Nadia Gilard, Alice… ?

Nadia Gilard et l’amour fou : Alice est bien ici

Nous vou­drions dans l’amour comme ailleurs que tout soit cousu de fil blanc pour redo­rer nos for­tunes amères. Mais rien ne marche ainsi : l’artifice ne pro­duit que de la déso­la­tion. En textes inci­sifs, Nadia Gilard le rap­pelle au sein de houles secrètes et des vents forts même si tout s’affirme sur le ton d’une confi­dence qui n’a rien d’impudique ou d’égocentrique. Il s’agit juste de mettre le lec­teur en conni­vence avec le peu qu’il est lorsqu’il se prive – en bour­reau de lui-même  – de l’essentiel. Après ses poèmes d’ Amours blanches plu­tôt légères (mais pas tou­jours), avec Alice… ? et en pas­sant du poème à la prose, Nadia Gilard l’Amoureuse – à menthe jamais amère et en rien amante reli­gieuse – est man­gée par un sen­ti­ment auquel l’homme ne répond pas for­cé­ment.

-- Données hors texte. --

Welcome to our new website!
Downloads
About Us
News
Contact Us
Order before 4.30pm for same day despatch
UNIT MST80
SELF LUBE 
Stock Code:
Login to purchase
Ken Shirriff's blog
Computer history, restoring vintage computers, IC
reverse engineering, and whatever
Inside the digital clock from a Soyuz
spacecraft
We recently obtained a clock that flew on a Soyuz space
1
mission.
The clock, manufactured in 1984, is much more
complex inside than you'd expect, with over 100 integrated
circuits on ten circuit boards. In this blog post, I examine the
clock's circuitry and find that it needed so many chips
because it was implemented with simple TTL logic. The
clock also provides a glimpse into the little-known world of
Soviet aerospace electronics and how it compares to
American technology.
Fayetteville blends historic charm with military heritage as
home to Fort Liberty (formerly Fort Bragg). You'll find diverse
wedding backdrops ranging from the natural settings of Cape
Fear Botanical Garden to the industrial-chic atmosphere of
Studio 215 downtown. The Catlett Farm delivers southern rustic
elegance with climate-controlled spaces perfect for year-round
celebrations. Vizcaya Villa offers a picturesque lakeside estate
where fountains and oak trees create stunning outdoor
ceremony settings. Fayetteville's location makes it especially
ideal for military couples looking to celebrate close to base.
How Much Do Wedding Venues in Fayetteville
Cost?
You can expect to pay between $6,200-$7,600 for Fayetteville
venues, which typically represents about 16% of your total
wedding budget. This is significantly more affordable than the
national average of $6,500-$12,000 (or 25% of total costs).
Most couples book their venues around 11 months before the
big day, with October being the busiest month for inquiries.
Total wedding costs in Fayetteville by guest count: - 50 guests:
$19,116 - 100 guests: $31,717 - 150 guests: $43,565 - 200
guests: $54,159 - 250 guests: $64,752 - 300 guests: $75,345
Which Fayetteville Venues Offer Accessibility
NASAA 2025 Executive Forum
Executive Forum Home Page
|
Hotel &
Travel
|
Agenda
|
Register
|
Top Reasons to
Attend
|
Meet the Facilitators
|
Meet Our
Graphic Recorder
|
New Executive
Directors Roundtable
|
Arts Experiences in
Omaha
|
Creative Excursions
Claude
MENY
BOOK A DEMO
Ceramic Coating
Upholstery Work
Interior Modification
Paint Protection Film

Elle ne le condamne pas pour autant puisqu’il reste le com­bus­tible qui brûle l’auteure comme il élève son écri­ture. Il demeure donc le para­doxal oxy­gène de l’une et de l’autre par delà les déchi­rures, la douleur.

Lors de la paru­tion de son pre­mier recueil, l’auteure pré­ci­sait  : Je n’écrirai jamais de romans. Pas­sant à la prose, elle ne ment pas vrai­ment puisque son texte, même s’il n’est pas pure­ment auto­fic­tion, ne plonge pas dans la fan­tas­ma­go­rie nar­ra­tive. Proche d’une Mar­gue­rite Duras dans sa capa­cité à dire l’indicible, l’auteure retient de l’amour la quin­tes­sence aussi cor­po­relle que « mys­tique » en effa­çant tout aspect anec­do­tique ou sexuel. Sur­git une médi­ta­tion sur l’amour où la Dul­ci­née, tel une Don Qui­chotte sans armure, par­court le champ com­plet du sen­ti­ment et sa folie.
La tête chauffe, le corps brûle : le tout est de tenir et de parier sur la blon­deur de l’absolu au sein de la dureté des nuits obs­cures face à l’indifférence mas­cu­line. Rien ne sert de se lais­ser enva­hir pour autant par la mau­vaise fièvre d’un fiel qui ne ronge que celui qui l’éprouve. Il vaut mieux faire recu­ler l’informe par une langue tout sauf bavarde. Elle se mue en chant au lyrisme retenu. Res­tent le bat­te­ment de mesure et la déme­sure des sen­sa­tions exis­ten­tielles qui rongent la créa­trice  en une suite de sus­pens, de chutes et de remon­tées qui dévoilent la pro­fon­deur exis­ten­tielle. L’écriture à fleur de peau, la chair et l’âme se mettent presque mal­gré elles à nu.

jean-paul gavard-perret

Nadia Gilard,  Alice… ? , Edi­tions des Van­neaux, 2014, Bor­deaux, 12,00 €.